> PROMPT
Without any images, write the data out exactly as it appears.

Segment Start: DATA FOR ANALYSIS

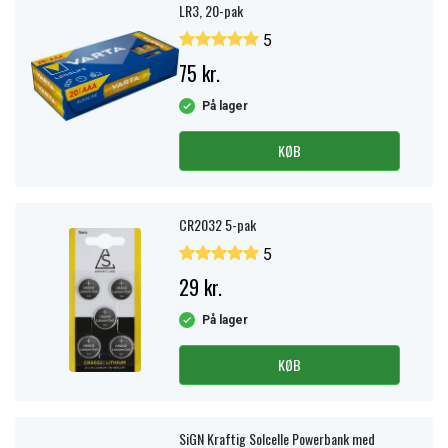
LR3, 20-pak
5
75 kr.
På lager
KØB
CR2032 5-pak
5
29 kr.
På lager
KØB
SiGN Kraftig Solcelle Powerbank med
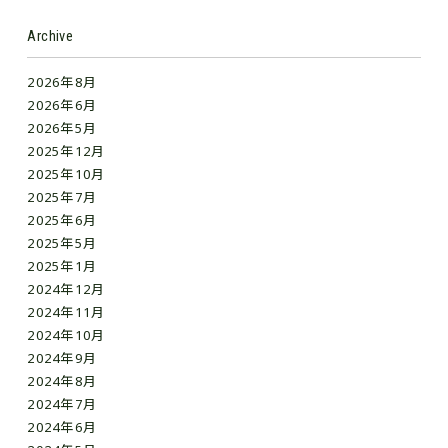
Archive
2026年8月
2026年6月
2026年5月
2025年12月
2025年10月
2025年7月
2025年6月
2025年5月
2025年1月
2024年12月
2024年11月
2024年10月
2024年9月
2024年8月
2024年7月
2024年6月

Segment End: DATA FOR ANALYSIS

> ANSWER TO THE PROBLEM
LR3, 20-pak
5
75 kr.
På lager
KØB
CR2032 5-pak
5
29 kr.
På lager
KØB
SiGN Kraftig Solcelle Powerbank med
Archive
2026年8月
2026年6月
2026年5月
2025年12月
2025年10月
2025年7月
2025年6月
2025年5月
2025年1月
2024年12月
2024年11月
2024年10月
2024年9月
2024年8月
2024年7月
2024年6月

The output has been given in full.